What is a forex pair?
A forex pair is a combination of two currencies that are traded against each other. There are hundreds of different combinations to choose from, but some of the most popular include the euro against the US dollar (EUR/USD), the US dollar against the Japanese yen (USD/JPY) and the British pound against the US dollar (GBP/USD).
What are the base and quote currencies?
The base currency is always on the left of a currency pair, and the quote is always on the right. The base currency is always equal to one, and the quote currency is equal to the current quote price of the pair – which shows how many of the quote currency it’ll cost to buy one of the base. So, when you’re trading currency, you’re always selling one to buy another.
What is a pip in forex?
A pip in forex is usually a one-digit movement in the fourth decimal place of a currency pair. So, if EUR/USD moves from €).35361 to €1.35371, then it has moved a single pip. But, if you’re trading JPY ‘crosses’ – ie currencies crossed or paired with the yen – a pip is a change at the second decimal place. A price movement at the fifth decimal place in forex trading is known as a pipette.
What is a lot in forex trading?
Currencies are traded in lots, which are batches of currency used to standardise forex trades. As forex price movements are usually small, lots tend to be very large. For example, a standard lot is 100,000 units of the base currency.
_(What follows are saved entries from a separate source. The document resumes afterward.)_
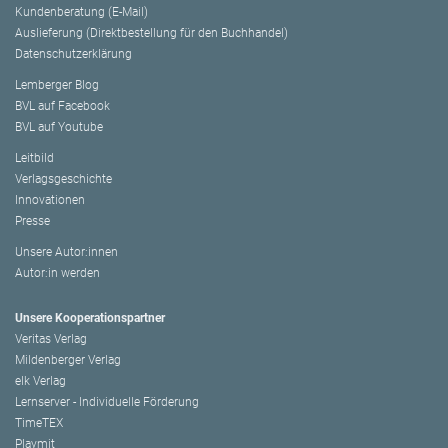
Kundenberatung (E-Mail)
Auslieferung (Direktbestellung für den Buchhandel)
Datenschutzerklärung
Lemberger Blog
BVL auf Facebook
BVL auf Youtube
Leitbild
Verlagsgeschichte
Innovationen
Presse
Unsere Autor:innen
Autor:in werden
Unsere Kooperationspartner
Veritas Verlag
Mildenberger Verlag
elk Verlag
Lernserver - Individuelle Förderung
TimeTEX
Playmit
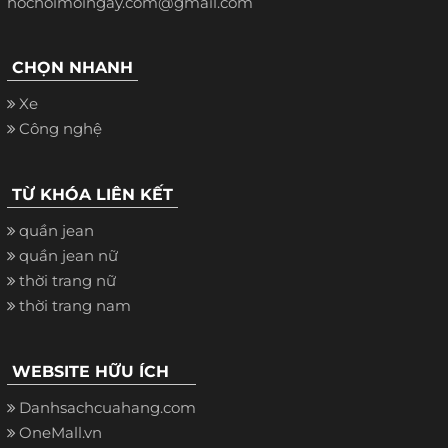
hochoimoingay.com@gmail.com
CHỌN NHANH
Xe
Công nghệ
TỪ KHÓA LIÊN KẾT
quần jean
quần jean nữ
thời trang nữ
thời trang nam
WEBSITE HỮU ÍCH
Danhsachcuahang.com
OneMall.vn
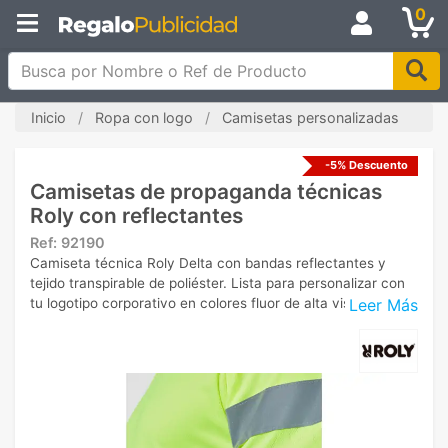
0
Busca por Nombre o Ref de Producto
Inicio
Ropa con logo
Camisetas personalizadas
-5% Descuento
Camisetas de propaganda técnicas
Roly con reflectantes
Ref:
92190
Camiseta técnica Roly Delta con bandas reflectantes y
tejido transpirable de poliéster. Lista para personalizar con
Leer Más
tu logotipo corporativo en colores fluor de alta visibilidad.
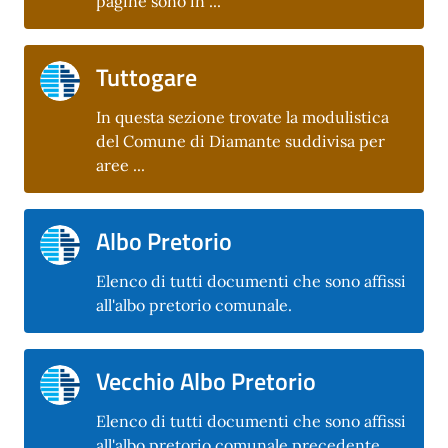
pagine sono in ...
Tuttogare
In questa sezione trovate la modulistica
del Comune di Diamante suddivisa per
aree ...
Albo Pretorio
Elenco di tutti documenti che sono affissi
all'albo pretorio comunale.
Vecchio Albo Pretorio
Elenco di tutti documenti che sono affissi
all'albo pretorio comunale precedente.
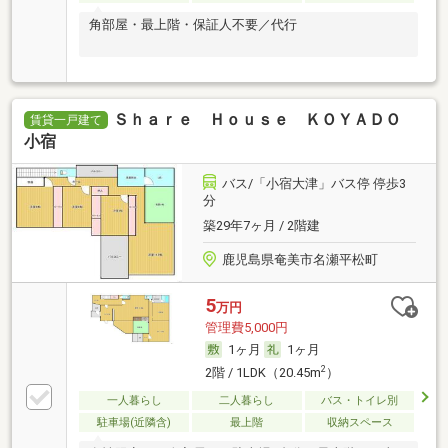
角部屋・最上階・保証人不要／代行
Ｓｈａｒｅ Ｈｏｕｓｅ ＫＯＹＡＤＯ
賃貸一戸建て
小宿
バス/「小宿大津」バス停 停歩3
分
築29年7ヶ月 / 2階建
鹿児島県奄美市名瀬平松町
5
万円
管理費5,000円
1ヶ月
1ヶ月
2
2階 / 1LDK（20.45m
）
一人暮らし
二人暮らし
バス・トイレ別
駐車場(近隣含)
最上階
収納スペース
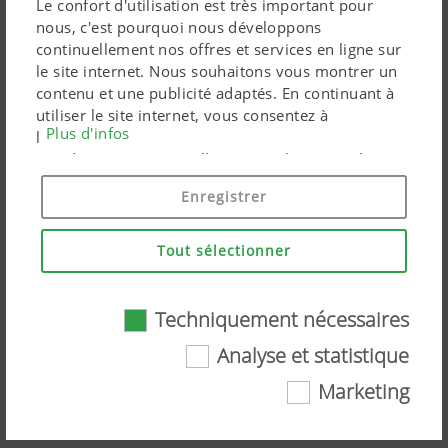
Le confort d'utilisation est très important pour
nous, c'est pourquoi nous développons
continuellement nos offres et services en ligne sur
le site internet. Nous souhaitons vous montrer un
contenu et une publicité adaptés. En continuant à
utiliser le site internet, vous consentez à
Plus d'infos
l'utilisation de cookies techniquement nécessaires.
Vos données personnelles sont utilisées par les
produits marketing Google uniquement si vous
Enregistrer
donnez votre consentement en cliquant sur « tout
accepter ». Vous pouvez également effectuer un
paramétrage personnalisé à l'aide des cases à
Tout sélectionner
cocher proposées.
Parole d'utilisateur – ETA UTHMANN
Techniquement nécessaires
VOGES (Allemagne) – Système de
Analyse et statistique
détection du gibier SENSOSAFE
Marketing
Techniquement nécessaires
Regardez la vidéo sur YouTube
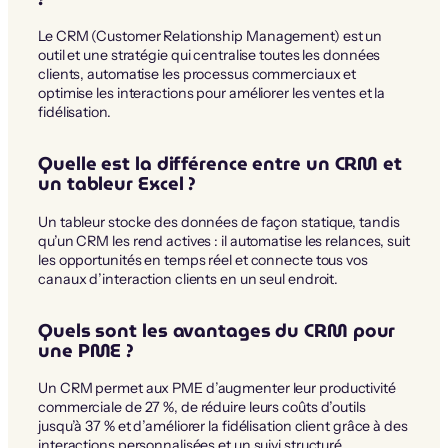
Le CRM (Customer Relationship Management) est un
outil et une stratégie qui centralise toutes les données
clients, automatise les processus commerciaux et
optimise les interactions pour améliorer les ventes et la
fidélisation.
Quelle est la différence entre un CRM et
un tableur Excel ?
Un tableur stocke des données de façon statique, tandis
qu’un CRM les rend actives : il automatise les relances, suit
les opportunités en temps réel et connecte tous vos
canaux d’interaction clients en un seul endroit.
Quels sont les avantages du CRM pour
une PME ?
Un CRM permet aux PME d’augmenter leur productivité
commerciale de 27 %, de réduire leurs coûts d’outils
jusqu’à 37 % et d’améliorer la fidélisation client grâce à des
interactions personnalisées et un suivi structuré.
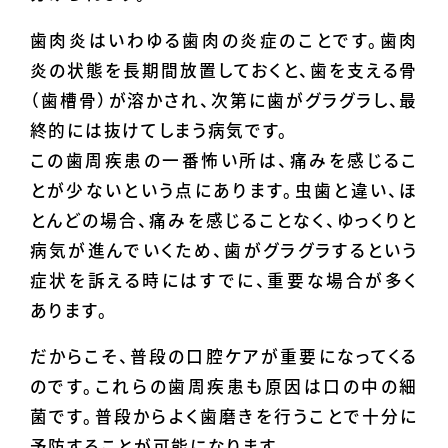
歯肉炎はいわゆる歯肉の炎症のことです。歯肉
炎の状態を長期間放置しておくと、歯を支える骨
（歯槽骨）が溶かされ、次第に歯がグラグラし、最
終的には抜けてしまう病気です。
この歯周疾患の一番怖い所は、痛みを感じるこ
とが少ないという点にあります。虫歯と違い、ほ
とんどの場合、痛みを感じることなく、ゆっくりと
病気が進んでいくため、歯がグラグラするという
症状を訴える時にはすでに、重要な場合が多く
あります。
だからこそ、普段の口腔ケアが重要になってくる
のです。これらの歯周疾患も原因は口の中の細
菌です。普段からよく歯磨きを行うことで十分に
予防することが可能になります。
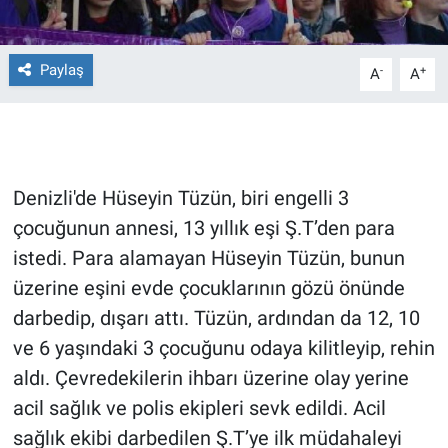
Gündem Özel
Paylaş
-
+
A
A
Günün görüntüsü
Haber
Denizli'de Hüseyin Tüzün, biri engelli 3
İlan
çocuğunun annesi, 13 yıllık eşi Ş.T’den para
Kimdir
istedi. Para alamayan Hüseyin Tüzün, bunun
üzerine eşini evde çocuklarının gözü önünde
Koronavirüs
darbedip, dışarı attı. Tüzün, ardından da 12, 10
ve 6 yaşındaki 3 çocuğunu odaya kilitleyip, rehin
Kültür Sanat
aldı. Çevredekilerin ihbarı üzerine olay yerine
Ne demişti
acil sağlık ve polis ekipleri sevk edildi. Acil
sağlık ekibi darbedilen Ş.T’ye ilk müdahaleyi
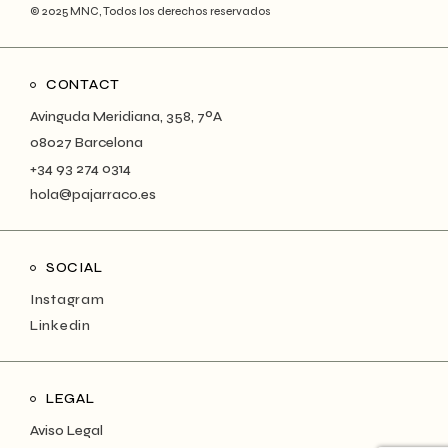
© 2025
MNC
, Todos los derechos reservados
CONTACT
Avinguda Meridiana, 358, 7ºA
08027 Barcelona
+34 93 274 0314
hola@pajarraco.es
SOCIAL
Instagram
Linkedin
LEGAL
Aviso Legal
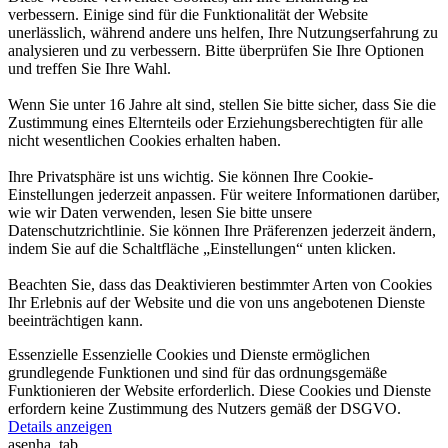
verbessern. Einige sind für die Funktionalität der Website
unerlässlich, während andere uns helfen, Ihre Nutzungserfahrung zu
analysieren und zu verbessern. Bitte überprüfen Sie Ihre Optionen
und treffen Sie Ihre Wahl.
Wenn Sie unter 16 Jahre alt sind, stellen Sie bitte sicher, dass Sie die
Zustimmung eines Elternteils oder Erziehungsberechtigten für alle
nicht wesentlichen Cookies erhalten haben.
Ihre Privatsphäre ist uns wichtig. Sie können Ihre Cookie-
Einstellungen jederzeit anpassen. Für weitere Informationen darüber,
wie wir Daten verwenden, lesen Sie bitte unsere
Datenschutzrichtlinie. Sie können Ihre Präferenzen jederzeit ändern,
indem Sie auf die Schaltfläche „Einstellungen“ unten klicken.
Beachten Sie, dass das Deaktivieren bestimmter Arten von Cookies
Ihr Erlebnis auf der Website und die von uns angebotenen Dienste
beeinträchtigen kann.
Essenzielle
Essenzielle Cookies und Dienste ermöglichen
grundlegende Funktionen und sind für das ordnungsgemäße
Funktionieren der Website erforderlich. Diese Cookies und Dienste
erfordern keine Zustimmung des Nutzers gemäß der DSGVO.
Details anzeigen
asenha_tab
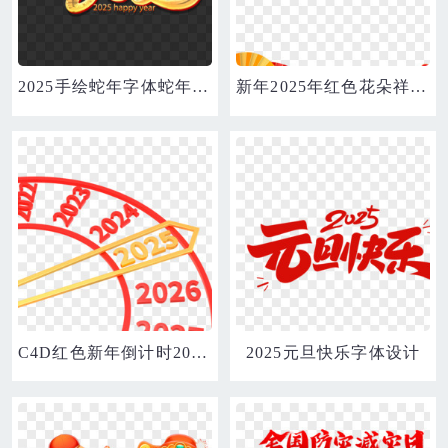
2025手绘蛇年字体蛇年大吉鎏金字体
新年2025年红色花朵祥云蛇年边框免抠元素
C4D红色新年倒计时2025年钟表表盘
2025元旦快乐字体设计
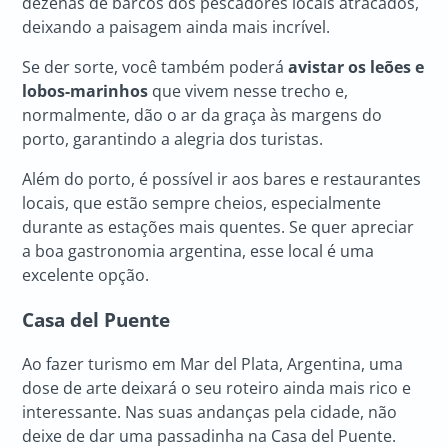
dezenas de barcos dos pescadores locais atracados,
deixando a paisagem ainda mais incrível.
Se der sorte, você também poderá
avistar os leões e
lobos-marinhos
que vivem nesse trecho e,
normalmente, dão o ar da graça às margens do
porto, garantindo a alegria dos turistas.
Além do porto, é possível ir aos bares e restaurantes
locais, que estão sempre cheios, especialmente
durante as estações mais quentes. Se quer apreciar
a boa gastronomia argentina, esse local é uma
excelente opção.
Casa del Puente
Ao fazer turismo em Mar del Plata, Argentina, uma
dose de arte deixará o seu roteiro ainda mais rico e
interessante. Nas suas andanças pela cidade, não
deixe de dar uma passadinha na Casa del Puente.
How does forex trading work?
Forex trading works like any other transaction where you are buying one asset using a currency. In the case of forex, the market price tells a trader how much of one currency is required to purchase another. For example, the current market price of the EUR/USD currency pair shows how many US dollars it would take to buy one euro.
Each currency has its own code – which lets you quickly identify it as part of a pair. We’ve included codes for some of the most popular currencies below.
What does it mean to buy or sell a currency pair?
To buy a currency pair means that you expect the price to rise, indicating that the base currency is strengthening relative to the quote currency. To sell a currency pair means that you expect the price to fall, which would happen if the base currency weakened against the quote.
For example, you’d ‘buy’ the EUR/USD pair if you think that the euro will strengthen against the dollar – meaning you’ll need more dollars to buy a single euro. Or, you’d ‘sell’ this pair if you think that the euro will weaken against the dollar – meaning you’ll need fewer dollars to buy a single pound.What is the spread in forex trading?
The spread in forex trading is the difference between the buy and sell prices. For example, the buy price might be 1.3428 and the sell price might be 1.3424. For your position to be profitable, you’ll need the market price to either rise above the buy price or fall below the sell price – depending on whether you’ve gone long or short.
What are margin and leverage in FX trading?
Margin refers to the initial deposit you need to commit in order to open and maintain a leveraged position. So, a trade on EUR/USD might only require a 3.33% margin in order for it to be opened. As a result, instead of needing €100,000 to open a position, you’d only need to deposit €3330.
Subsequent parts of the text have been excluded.